Lightfoot is struck down with polio she sets her heart on becoming an artist.
Through drawing, she gives form and voice to the reality of the people and the
world around her. While her father is happy to indulge her driving passion, her
mother will not let art get in the way of the very different future she wishes
for her only daughter.
In 1955 the family moves to Port Moresby, Here, in post-colonial Papua New Guinea, Bertie thrives amid the lush colours and the tropical abundance. She rebels against her mother's strict control, and secretly learns the techniques of drawing and painting from her mother's arch rival. But she is not the only one deceiving her family. As secrets come to light, the domestic varnish starts to crack, and jealousy and passion threaten to forever mar the relationship between Bertie and her mother.
Meanwhile, the Dobbie went to Lily Chan for Toyo: A Memoir, in which the author turns her artistic vision onto her own family's history, to provide an interpretation of her grandmother's extraordinary biography.
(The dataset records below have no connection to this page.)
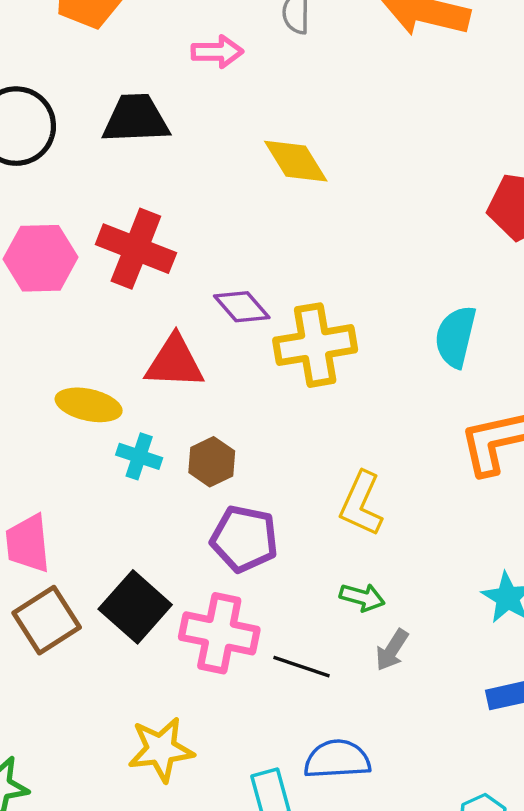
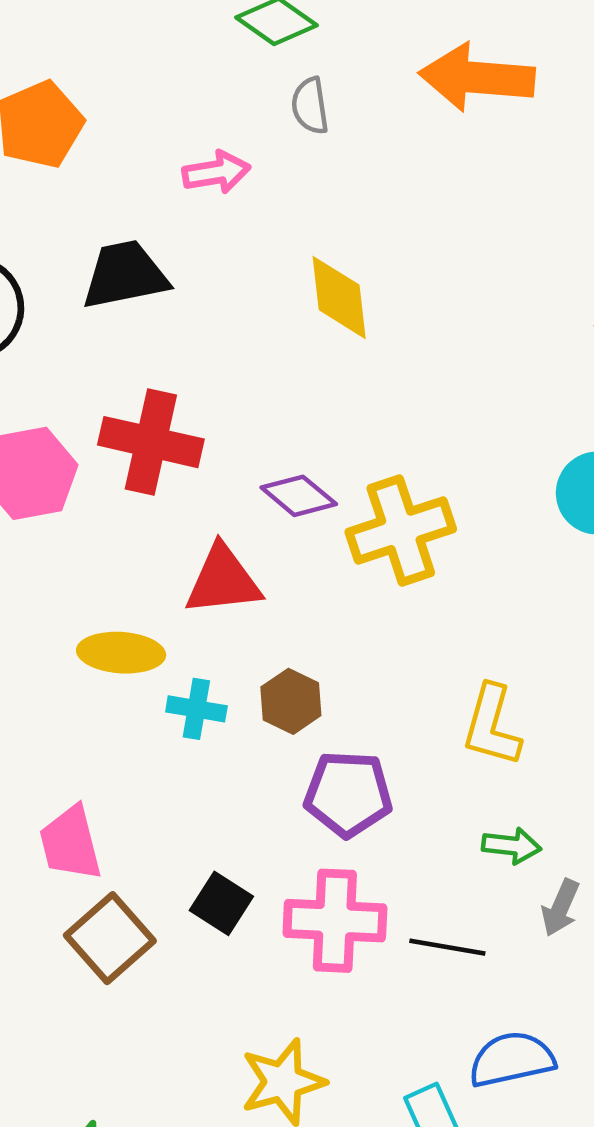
yellow diamond: (296, 161) -> (339, 297), turned 34
black square: (135, 607) -> (221, 903), size x0.7

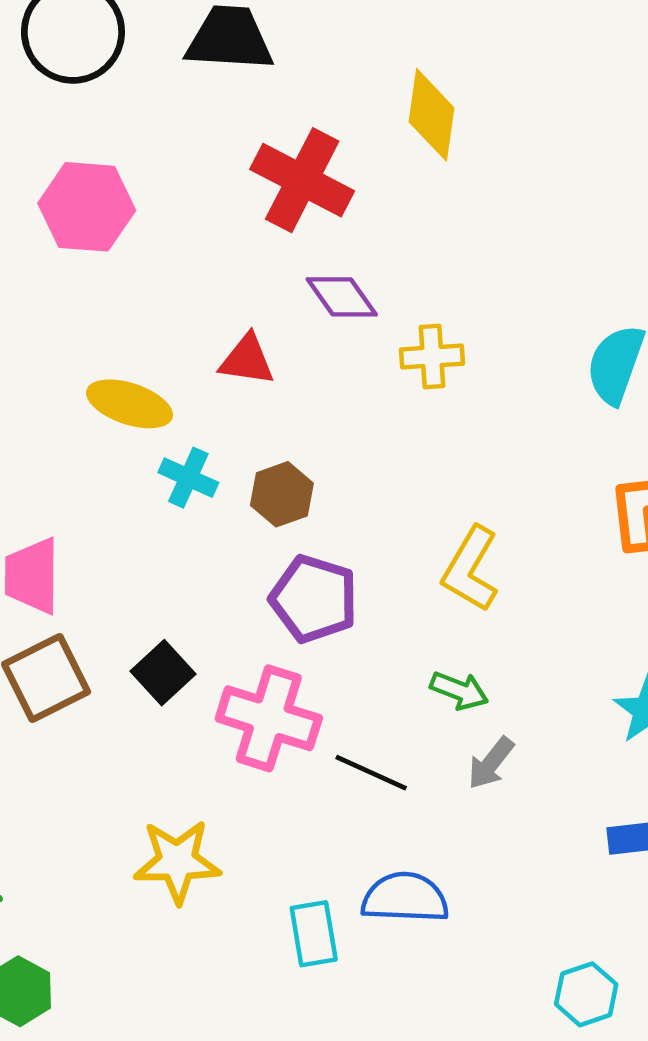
red cross: (151, 442) -> (302, 180), moved
yellow cross: (401, 530) -> (432, 357), size x0.6
red triangle: (223, 580) -> (247, 360), size x0.7

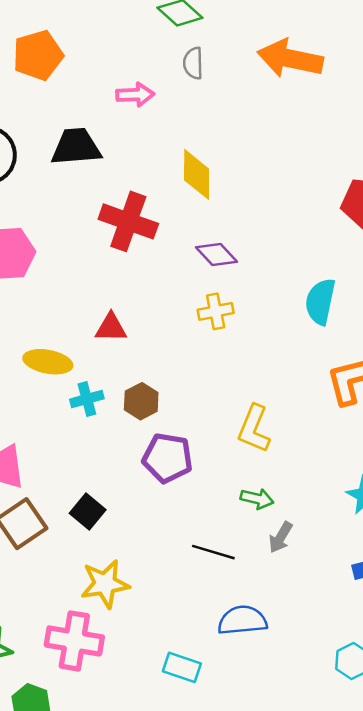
purple diamond: (342, 297) -> (217, 254), moved
cyan cross: (188, 478) -> (87, 399), turned -32
pink cross: (269, 718) -> (74, 641), moved
yellow star: (177, 861) -> (105, 584), moved
cyan rectangle: (314, 934) -> (182, 667), moved, turned -54

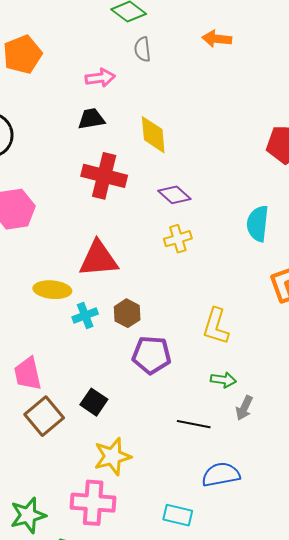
orange arrow: (290, 59) -> (217, 39), size x0.6
black trapezoid: (76, 147) -> (91, 119), moved, size x0.7
red triangle: (111, 328) -> (98, 259), size x1.6

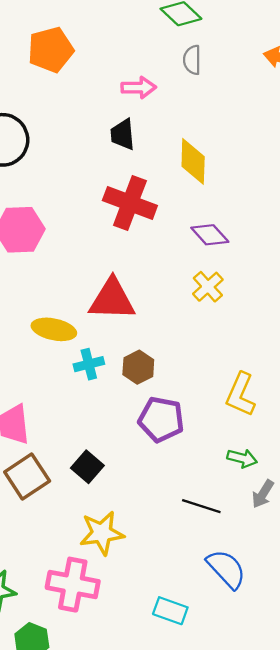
black trapezoid: (91, 119) -> (123, 134), turned -92
yellow cross: (178, 239) -> (208, 287), turned -32
blue semicircle: (221, 475) -> (226, 569), turned 51

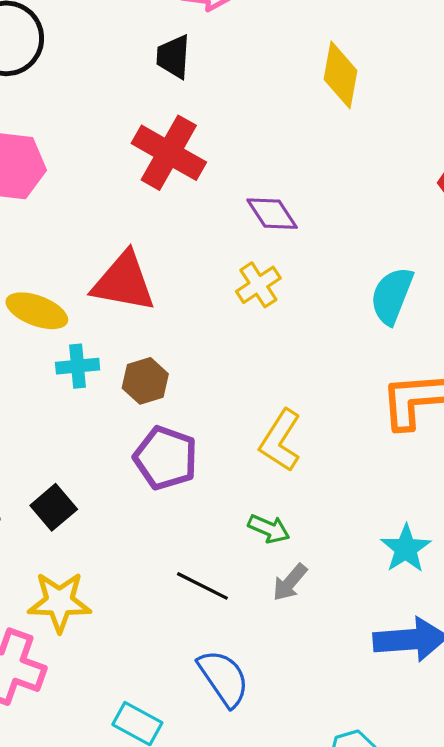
yellow diamond: (193, 161) -> (341, 75), moved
Toyo is set in Japan before and after war, and also in Australia. Chan is well placed to write about both societies: she was born in Kyoto, and raised in Narrogin, in Western Australia; she now lives in Melbourne.
Toyo, Chan’s grandmother, was born into the traditional world of pre-war Osaka, Her father lived in China with his wife. Her unmarried mother, her father’s mistress, ran a cafĂ©. As she grew up Toyo understood she must protect the secret of her parents’ true relationship, and thus keep herself and her mother in society’s good graces.
Toyo's life in Osaka was thrown into turmoil by World War Two. Through experiencing the changes of the time, through finding love, and through suffering painful loss, she grew into herself and became more aware of where she had come from. Through it all she clung to her parents’ secret.